Book Review: My Struggle – Book 6

I spent hundreds of more pages inhabiting Karl Knausgaard’s mind in My Struggle: Book 6, the finale in the series. I skipped the final two thirds which is made up of musings on literary history and Hitler but I rather enjoyed the first third of musings which focus on how his family and friends react to reading a draft of the manuscripts of the earlier books. If you’ve read the earlier books (as I have), and thus can appreciate the inside baseball meta plot commentary on his other books, it’s worth taking a stab at this one. There were more genuinely funny moments here than in the previous editions.

Below are some choice quotes.

The meaning of life becomes less self-evident as you get older:

All generations live their lives as if they were the first, gathering experiences, progressing onward through the years, and as insights accumulate, meaning diminishes, or if it doesn’t diminish, it at least becomes less self-evident. That’s the way it is.

Karl befriends a neighbor who’s a parent of one of his kids’ friends. Funny anecdote:

We had been given the plate by the same couple when they were moving house and didn’t need it anymore. They had actually helped us a lot. What had we done for them in return? Not much. I always listened patiently to whatever they talked about, asking questions and making an effort to seem interested. I had introduced him to our Sunday football. And I had given him a signed copy of my previous novel inscribed with a dedication. Two days later he told me he had given it to an uncle “who was interested in books.” But it was for you personally, for goodness’ sake! I thought to myself, though I said nothing; if he hadn’t grasped the fact on his own I wouldn’t be able to explain it to him.

It occurred to me when reading this that I don’t often conclude that it’s not worth trying to explain something to someone on the grounds that if they hadn’t grasped it on their own they’d never be able to learn it.

His experience washing the vaginas of his young daughters:

I took three cloths off the pile on the shelf, put soap on them and washed all three of them between their legs. It felt like an assault, that was the thought that came to me every time. Imagine if someone came in and saw what I was doing, what would they think? A perverted father rubbing the crotches of his daughters? It was a thought only a man who had witnessed the incest hysteria of the eighties was capable of thinking, I knew that, but all the same it didn’t help, the feeling was there and couldn’t be ignored, and when they sat down again and I rinsed the cloths, wrung them and hung them over the radiator to dry, I was as relieved as ever that no one had come in and seen me.

Random on fathers:

“Nearly everyone I know has a father who failed them in some way. And everyone tries to compensate for that failure in the way they relate to their own children.”
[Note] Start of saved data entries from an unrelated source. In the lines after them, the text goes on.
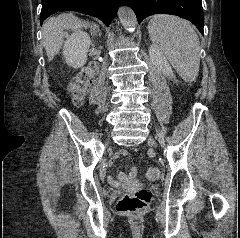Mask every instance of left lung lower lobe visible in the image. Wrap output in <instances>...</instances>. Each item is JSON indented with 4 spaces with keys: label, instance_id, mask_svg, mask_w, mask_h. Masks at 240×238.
Returning a JSON list of instances; mask_svg holds the SVG:
<instances>
[{
    "label": "left lung lower lobe",
    "instance_id": "obj_1",
    "mask_svg": "<svg viewBox=\"0 0 240 238\" xmlns=\"http://www.w3.org/2000/svg\"><path fill=\"white\" fill-rule=\"evenodd\" d=\"M138 23L153 14H171L191 21L203 34L204 13L201 0H125Z\"/></svg>",
    "mask_w": 240,
    "mask_h": 238
}]
</instances>
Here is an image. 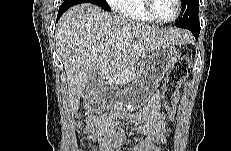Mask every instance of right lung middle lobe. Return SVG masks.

On ambitious people who are going out to achieve something in the world

“They’re the ones who make something of life, who achieve something in the world rather than just using or enjoying it.”

“But even in those people there’s a sense of restlessness. That’s why they create or act the way they do, because there’s a restlessness inside them, something incomplete. But what they’re aiming for, all the time, is harmony. All through their twenties and thirties and forties. The aim is to be able to sit in a garden and watch the sprinkler watering the lawn, with their children all around them, and to be able to think, right, that’s it, I’m happy now. All human urges are about the urge for harmony.”

This is a very Buddhist idea. The sense that someday, perhaps a day very soon, you’ll be able to kick back, look around, take it all in, and say, “Ahhhhh, this is it. I’m finally happy. I’m finally at peace.” That day will never come so long as it is contingent upon the obtainment of stuff or the organization of external forces, and even if you manage to achieve the inner harmony that gives rise to peace, it is not stable or permanent in any way.

On men’s emotions and intimacy:

Now we connect intimacy and closeness with the truest of feelings. I’ve lost count of how many times I’ve read people ridiculing men’s ways of dealing with emotions. Slapping each other on the back, that sort of thing. But a woman doesn’t know what it means to get a slap on the back when you’re down in the dumps. Men’s emotions are worth no less, if anyone believes that, just because they’re not expressed the way women’s are. What I’m saying is there are many different kinds of solicitude, and intimacy isn’t necessarily going to be right in itself.

On what friends give you versus what lovers give you — the person you love enables you to live more effortlessly in the present, whereas the friend helps you fully understand yourself and your life:

While meeting Geir [his friend] gave me a viewpoint on myself and a space in which it could be articulated, in other words remoteness, which was invaluable, meeting Linda [his wife] gave me the opposite, in that encounter all remoteness was dissolved, I became closer to her than I had ever been to any other person in my life, and in that closeness there was no use for words, no use for analysis, no use for thoughts, because when all is said and done, which is another way of saying in life, when it presents itself in all its intensity, when you’re there, at the center of it all, with your entire being, the only thing that matters is feeling. Geir gave me the chance to look at life and understand it, Linda gave me the chance to live it. In the first instance I became visible to myself, in the second I vanished. That’s the difference between friendship and love.